By default, the ORC parser uses strong schema matching, meaning that columns in the data must exactly match the columns in the table using the data. You can optionally use Loose (soft) Schema Matching.
If the table definition includes columns of primitive types and those columns are not in the data, the parser fills those columns with NULL. If the table definition includes columns of complex types, those columns must be present in the data.

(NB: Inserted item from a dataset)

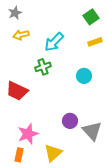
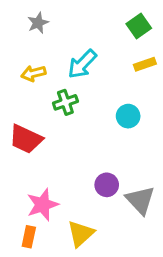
gray star: (15, 13) -> (38, 23), moved
yellow arrow: (21, 35) -> (33, 73), moved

This parser does not support apportioned load or cooperative parse. However, it enables parallel loading by dividing loads into individual sources, such as row groups or stripes, which are processed concurrently across multiple Vertica nodes using multi-threading. The number of threads is automatically determined based on the available memory in the resource pool.
Syntax
ORC ( [ parameter=value[,...] ] )
Parameters
All parameters are optional.
hive_partition_cols
- Comma-separated list of columns that are partition columns in the data.
Deprecated
Instead, use COPY PARTITION COLUMNS. See Partitioned data. If you use both this parameter and PARTITION COLUMNS, COPY ignores the parameter. allow_no_match
- Whether to accept a path containing a glob with no matching files and report zero rows in query results. If this parameter is not set, Vertica returns an error if the path in the FROM clause does not match at least one file.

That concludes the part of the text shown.